[Records]
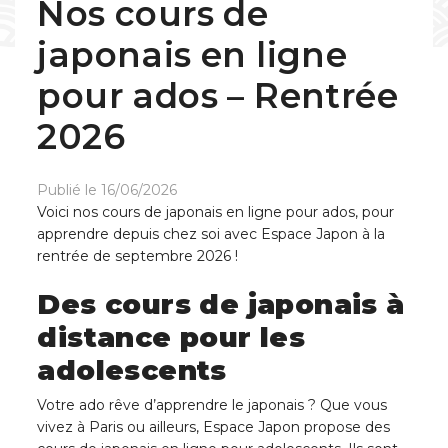
Nos cours de
japonais en ligne
pour ados – Rentrée
2026
Publié le 16/06/2026
Voici nos cours de japonais en ligne pour ados, pour
apprendre depuis chez soi avec Espace Japon à la
rentrée de septembre 2026 !
Des cours de japonais à
distance pour les
adolescents
Votre ado rêve d’apprendre le japonais ? Que vous
vivez à Paris ou ailleurs, Espace Japon propose des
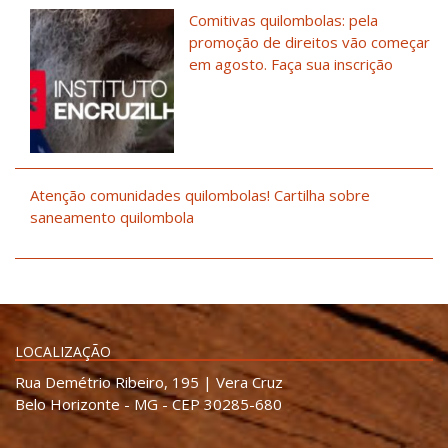
Comitivas quilombolas: pela
promoção de direitos vão começar
em agosto. Faça sua inscrição
Atenção comunidades quilombolas! Cartilha sobre
saneamento quilombola
LOCALIZAÇÃO
Rua Demétrio Ribeiro, 195 | Vera Cruz
Belo Horizonte - MG - CEP 30285-680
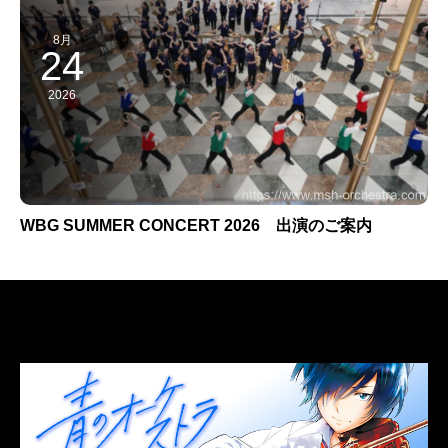
8月
24
2026
WBG SUMMER CONCERT 2026 出演のご案内
LINK
関連リンク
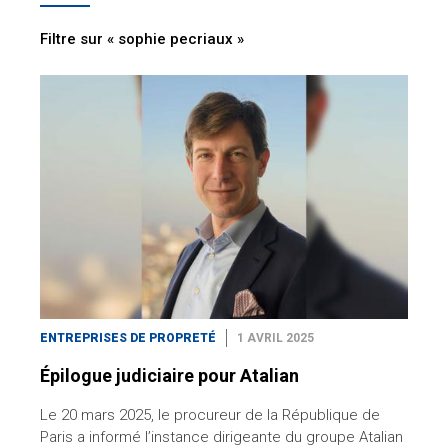
Filtre sur « sophie pecriaux »
ENTREPRISES DE PROPRETÉ
1 AVRIL 2025
Épilogue judiciaire pour Atalian
Le 20 mars 2025, le procureur de la République de
Paris a informé l’instance dirigeante du groupe Atalian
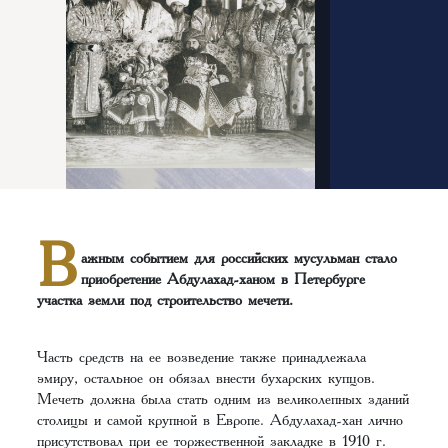
В
ажным событием для российских мусульман стало
приобретение Абдулахад-ханом в Петербурге
участка земли под строительство мечети.
Часть средств на ее возведение также принадлежала
эмиру, остальное он обязал внести бухарских купцов.
Мечеть должна была стать одним из великолепных зданий
столицы и самой крупной в Европе. Абдулахад-хан лично
присутствовал при ее торжественной закладке в 1910 г.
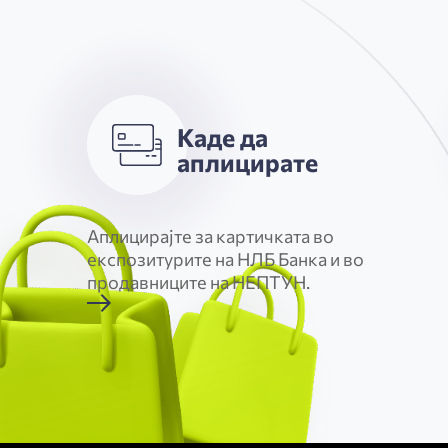
Каде да
аплицирате
Аплицирајте за картичката во
експозитурите на НЛБ Банка и во
продавниците на НЕПТУН.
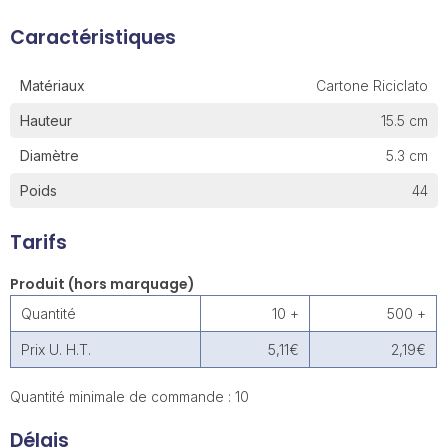
Caractéristiques
Matériaux
Cartone Riciclato
Hauteur
15.5 cm
Diamètre
5.3 cm
Poids
44
Tarifs
Produit (hors marquage)
Quantité
10 +
500 +
Prix U. H.T.
5,11€
2,19€
Quantité minimale de commande : 10
Délais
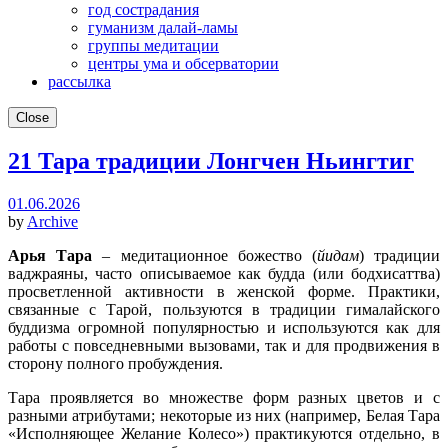
год сострадания
гуманизм далай-ламы
группы медитации
центры ума и обсерватории
рассылка
Close
21 Тара традиции Лонгчен Ньингтиг
01.06.2026
by
Archive
Арья Тара
– медитационное божество (
йидам
) традиции
ваджраяны, часто описываемое как будда (или бодхисаттва)
просветленной активности в женской форме. Практики,
связанные с Тарой, пользуются в традиции гималайского
буддизма огромной популярностью и используются как для
работы с повседневными вызовами, так и для продвижения в
сторону полного пробуждения.
Тара проявляется во множестве форм разных цветов и с
разными атрибутами; некоторые из них (например, Белая Тара
«Исполняющее Желание Колесо») практикуются отдельно, в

[Your goal] The line with "em agosto. Faça sua inscrição" marks the end: restate word for word every line from the top of the data through that one, omitting pictures.

[Task solution]
Nos cours de
japonais en ligne
pour ados – Rentrée
2026
Publié le 16/06/2026
Voici nos cours de japonais en ligne pour ados, pour
apprendre depuis chez soi avec Espace Japon à la
rentrée de septembre 2026 !
Des cours de japonais à
distance pour les
adolescents
Votre ado rêve d’apprendre le japonais ? Que vous
vivez à Paris ou ailleurs, Espace Japon propose des
Comitivas quilombolas: pela
promoção de direitos vão começar
em agosto. Faça sua inscrição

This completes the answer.